Estas dos mujeres, sin presentirlo apenas, terminaron escribiendo de Cervantes. Juntas, en un mismo libro editado por el escritor Daniel Hahn, hicieron parte del grupo de doce escritores seleccionados para crear una nueva versión de algún relato de Shakespeare o Cervantes. Seis hispanohablantes escribirían cuentos basados en las obras del inglés y seis angloparlantes del español. Cada uno podía escribir el texto que quisiera. Levy y Leyshon escogieron el mismo: El licenciado Vidriera.

“Seis meses estuvo en la cama Tomás, en los cuales se secó y se puso, como suele decirse, en los huesos, y mostraba tener turbados todos los sentidos; y aunque le hicieron los remedios posibles, sólo le sanaron la enfermedad del cuerpo, pero no la del entendimiento; porque quedó sano, y loco de la más extraña locura que entre las locuras hasta entonces se había visto. Imaginando el desdichado que era todo hecho de vidrio, y con esta imaginación, cuando alguno se llegaba a él, daba terribles voces, pidiendo y suplicando con palabras y razones concertadas que no se le acercasen, porque le quebrarían; que real y verdaderamente él no era como los otros hombres: que todo era de vidrio, de pies a cabeza”.

Ambas se vieron seducidas por la metáfora del vidrio que usó Cervantes para hablar de las penas y las dudas que se callan y permanecen amuralladas en el interior. Levy comenzó a investigar qué se hacía en esos años (1800) y encontró que un médico había vendido algunos de sus dientes para poder pagar sus estudios. Una de sus alumnas, en Praga, le contó que un tío suyo sufría del delirio del cristal: pensaba que tenía los glúteos de vidrio y por eso no se sentaba. Recolectó la mayor información que pudo para escribir su versión del cuento.

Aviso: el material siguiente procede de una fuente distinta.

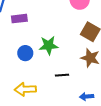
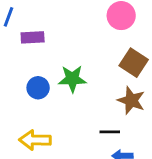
black line: (62, 75) -> (110, 132), moved

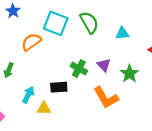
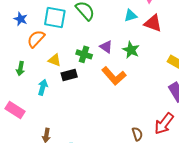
blue star: (13, 11) -> (21, 19), moved
cyan triangle: (122, 33) -> (130, 16), moved
yellow triangle: (44, 108) -> (55, 60), moved, turned 32

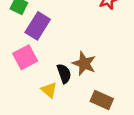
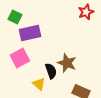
purple rectangle: (38, 26) -> (30, 33), turned 45

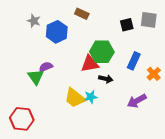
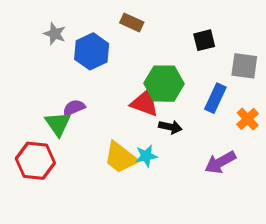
gray square: (149, 20) -> (244, 66), moved
red triangle: (90, 64) -> (145, 103), turned 30
red hexagon: (22, 119) -> (35, 161), moved

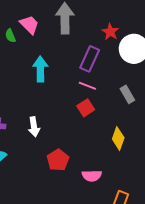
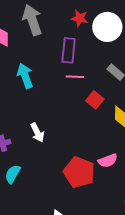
red square: (86, 108) -> (95, 100), moved
red pentagon: (58, 160) -> (79, 172), moved, size x1.4

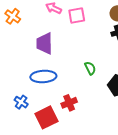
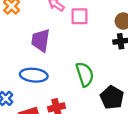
green semicircle: (90, 68) -> (85, 74), size x1.6

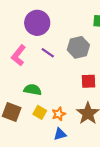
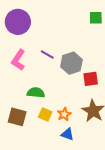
purple circle: (37, 23) -> (18, 22), moved
gray hexagon: (78, 47) -> (71, 63), moved
blue triangle: (60, 134) -> (67, 134), turned 40

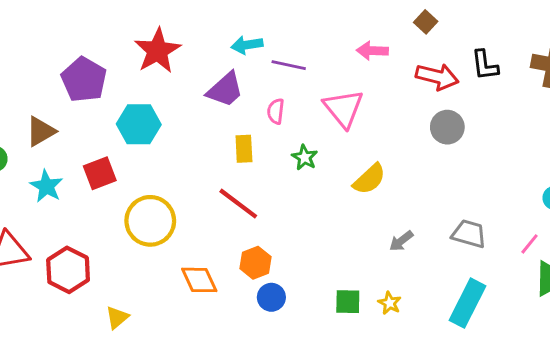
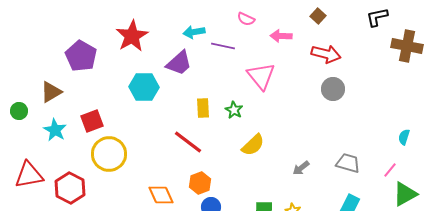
black L-shape: (485, 65) -> (377, 17), moved, turned 85
pink semicircle: (276, 111) -> (246, 19), moved, turned -72
cyan hexagon: (139, 124) -> (144, 87), moved
yellow rectangle: (244, 149) -> (203, 108), moved
yellow semicircle: (369, 179) -> (253, 145), moved
yellow circle: (150, 221) -> (109, 154), moved

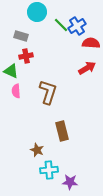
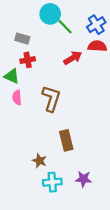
cyan circle: (37, 12) -> (50, 14), moved
blue cross: (77, 26) -> (96, 25), moved
red arrow: (87, 68) -> (73, 58), moved
purple star: (70, 182) -> (83, 179), moved

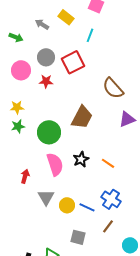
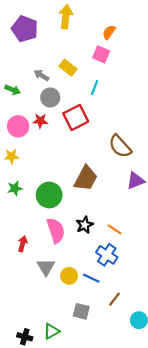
gray circle: (46, 57) -> (50, 97), moved
red star: (46, 81) -> (40, 121), moved
yellow star: (17, 107) -> (11, 156), moved
blue cross: (111, 199) -> (107, 255), moved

“Algo anda mal con la princesa Alejandra Amelia. El 14 de julio ordenó que se cubriera todo el mobiliario con terciopelo suave y que nadie se sentara a su lado en el comedor, ni a su derecha ni a su izquierda, y anunció que no podría volver a montar a caballo y que si tuviera que viajar en carruaje, éste debía ser forrado en paja. Al ser cuestionada por sus reales padres, la princesa al fin confesó que cuando niña se había tragado un piano de cola hecho de vidrio. Por lo tanto, dadas su forma y su fragilidad imaginarias, teme que si se golpea con algo o se tropieza con sus faldas o si alguno de los perros reales salta en su regazo, el piano en su interior se haga pedazos y ella se convierta en un revoltijo terrible de carne y vidrio” (extracto del cuento La mujer de vidrio, publicado por Arcadia).

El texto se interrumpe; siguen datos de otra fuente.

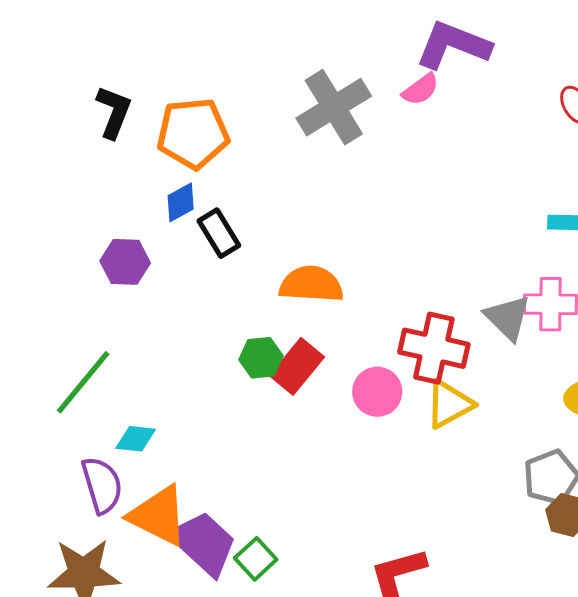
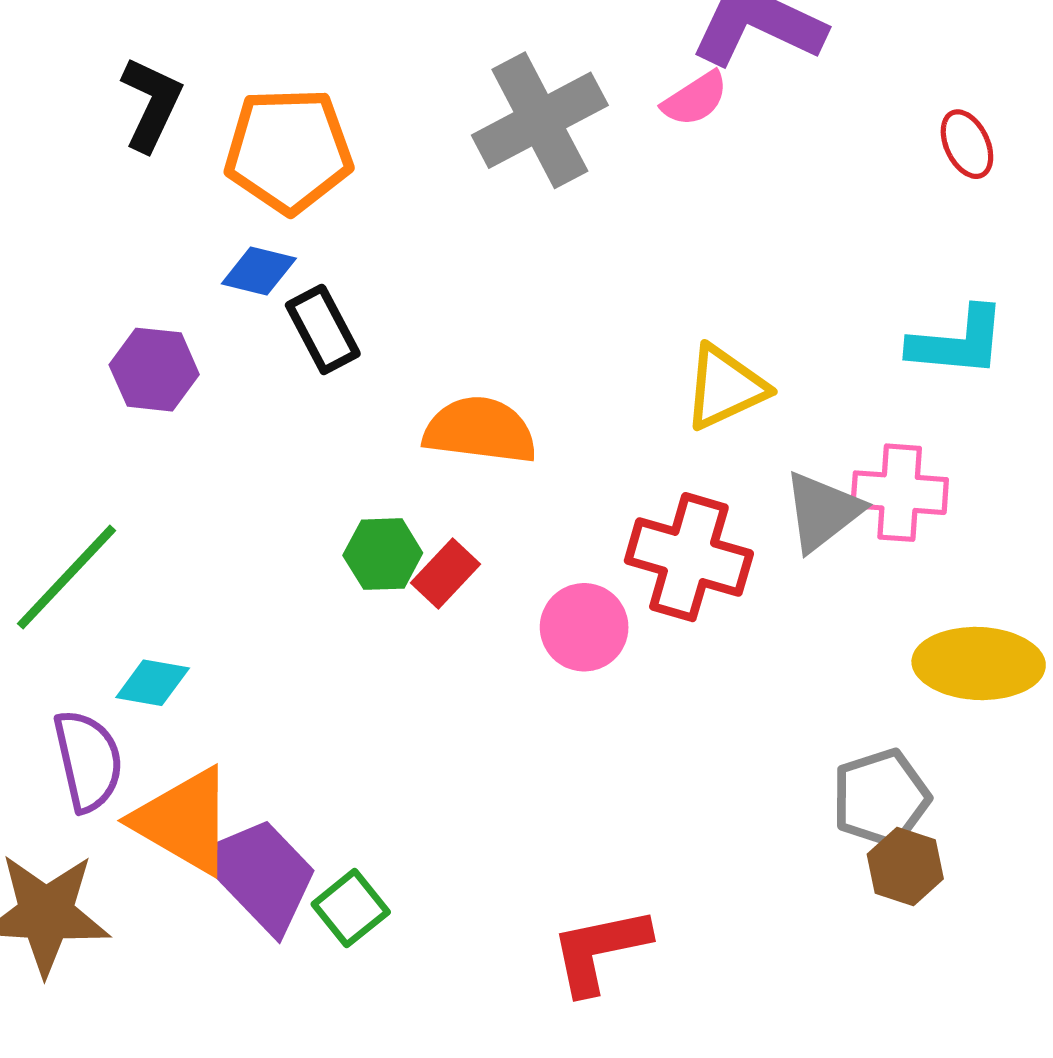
blue diamond: (181, 202) -> (259, 271), turned 39
gray triangle: (508, 318) -> (822, 511), turned 34
red rectangle: (297, 366) -> (445, 573), size x0.7
yellow triangle: (449, 404) -> (725, 387), moved

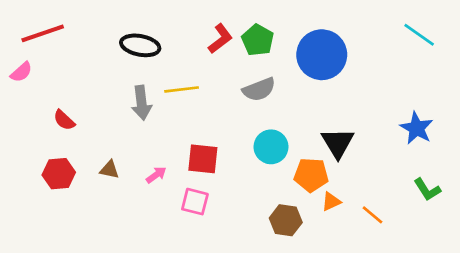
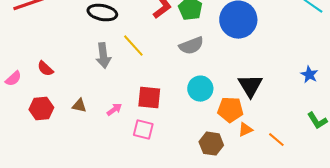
pink semicircle: (21, 72) -> (13, 79), moved
yellow line: (182, 89) -> (133, 46), turned 55
blue star: (417, 128) -> (309, 75), size x0.7

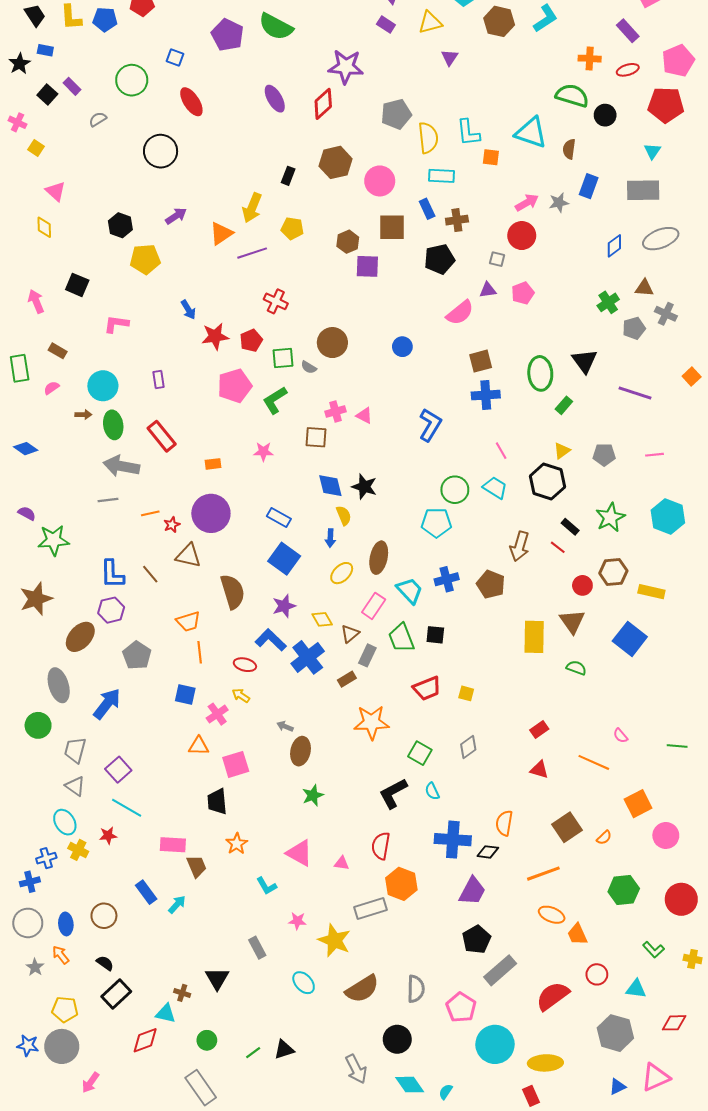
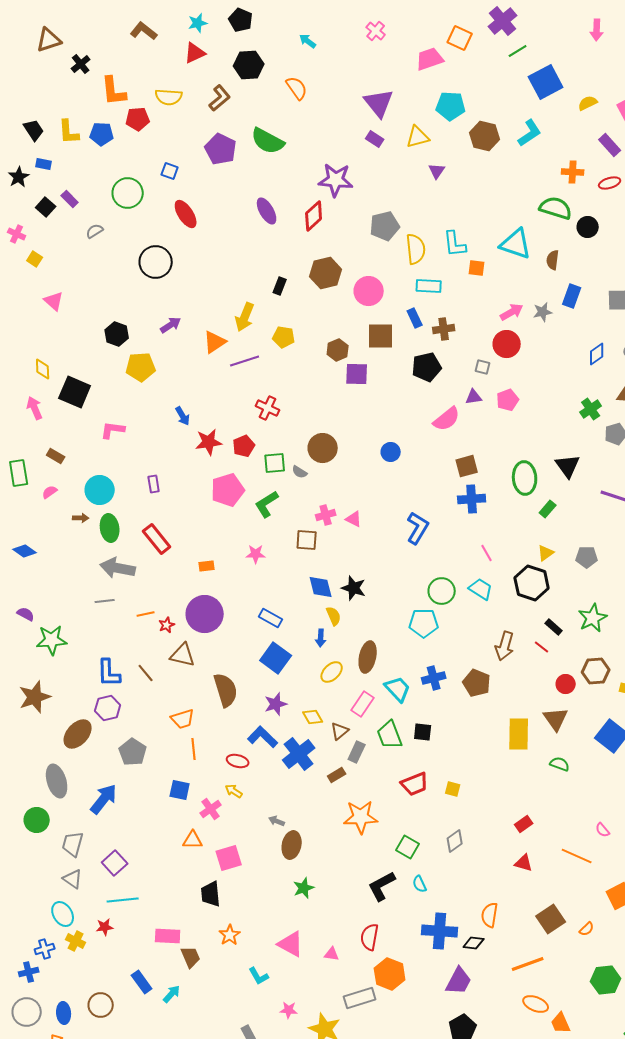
yellow diamond: (44, 227) -> (43, 369), moved
black square: (77, 285) -> (75, 392), size x1.4
cyan line: (127, 808) -> (123, 900), turned -36

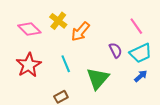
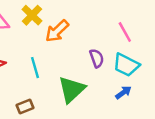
cyan trapezoid: (141, 53) -> (126, 65), turned 45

Nell Leyshon leyó sobre el síndrome. Decidió poner una protagonista adolescente, “amo la adolescencia. Es la edad de la rebeldía, del sarcasmo. Casi todo lo que se ponga en boca de un joven suena a diatriba”. Escribió acerca de una chica que está descubriendo los cambios en su cuerpo. Lo que antes era planicie y suavidad se estaba convirtiendo en tierras húmedas, boscosas y salvajes. Montañas en su pecho y sangre entre sus piernas. La protagonista del cuento de Leyshon queda atrapada en su cama por miedo a quebrarse si alguien, así fuera el mismísimo amor de su vida —ya lo había encontrado y era correspondida—, la tocaba.

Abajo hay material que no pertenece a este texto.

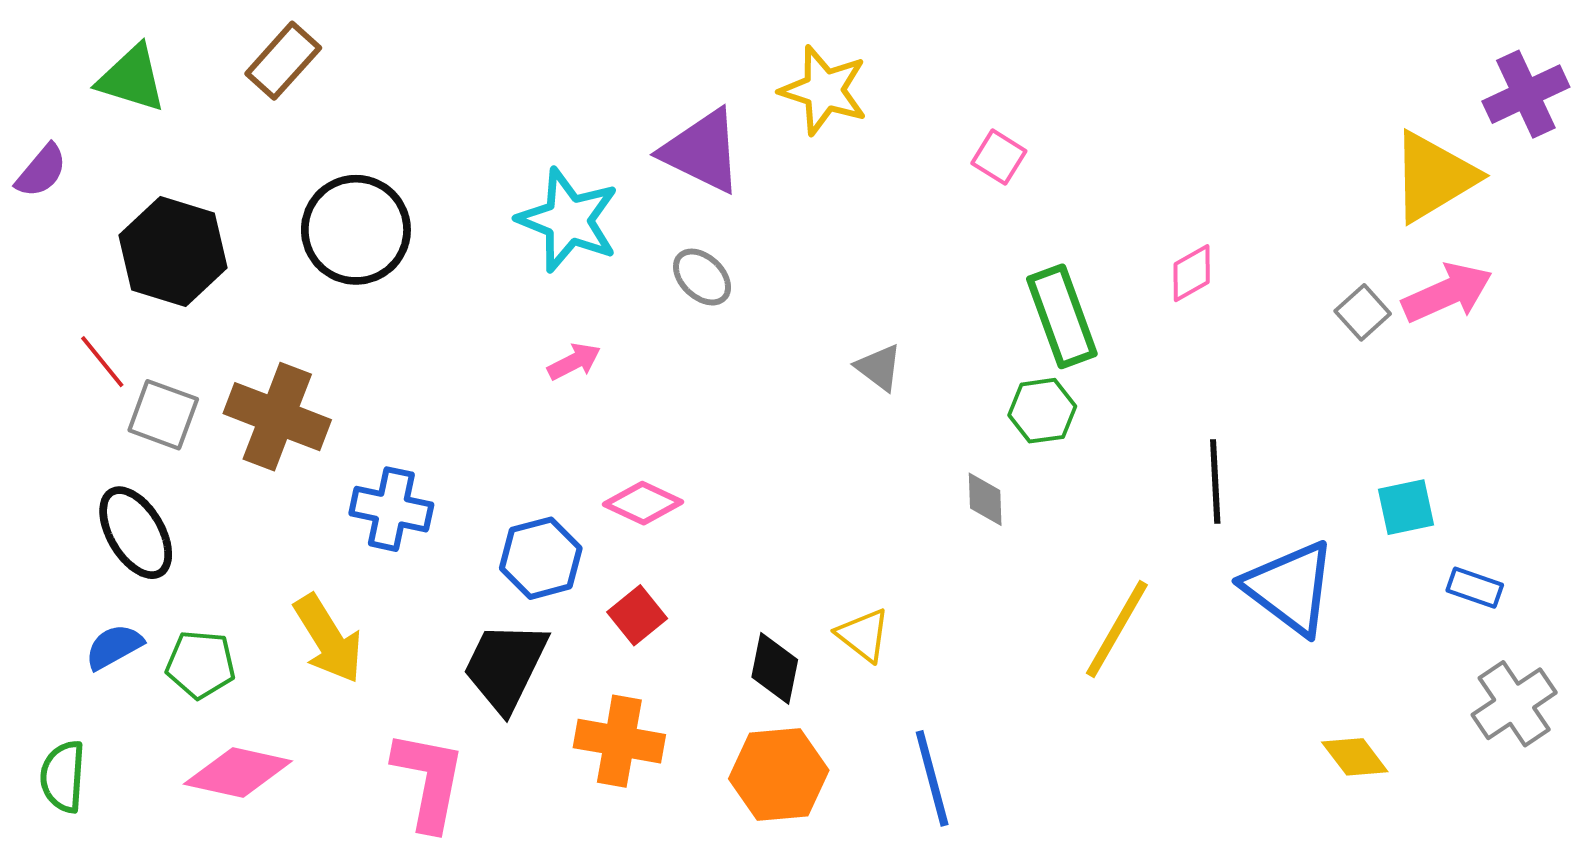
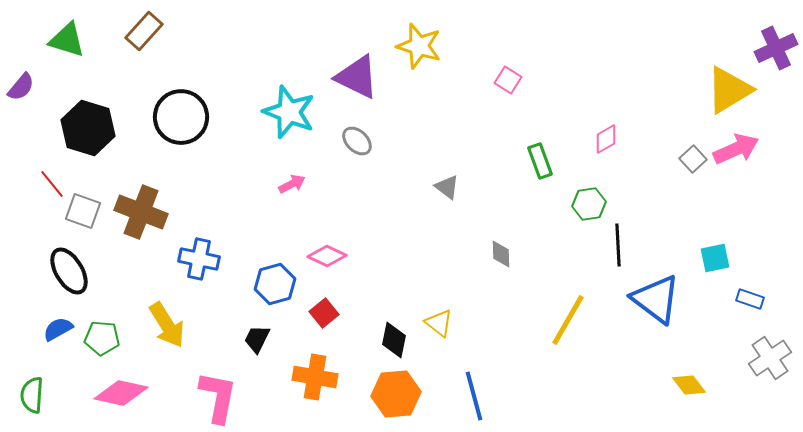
green rectangle: (1062, 316) -> (540, 161), size x0.7
green hexagon: (1042, 411) -> (589, 204), moved
black trapezoid: (505, 666) -> (257, 339), size x0.6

Así, después de cinco meses trabajando en el mismo cuento sin saberlo, las dos autoras inglesas se encontraron con la excusa de un té. Hablaron, cada una, de su versión. Hablaron de Cervantes y de Shakespeare. De las novelas que estaban leyendo sus hijos. Y al final de la charla resolvieron decirlo: que no lo superarían. Que aunque haya rabia, tesón y angustia en sus cuentos, no superaban al licenciado Vidriera. Y con los ojos llenos de agua y entusiasmo se despidieron.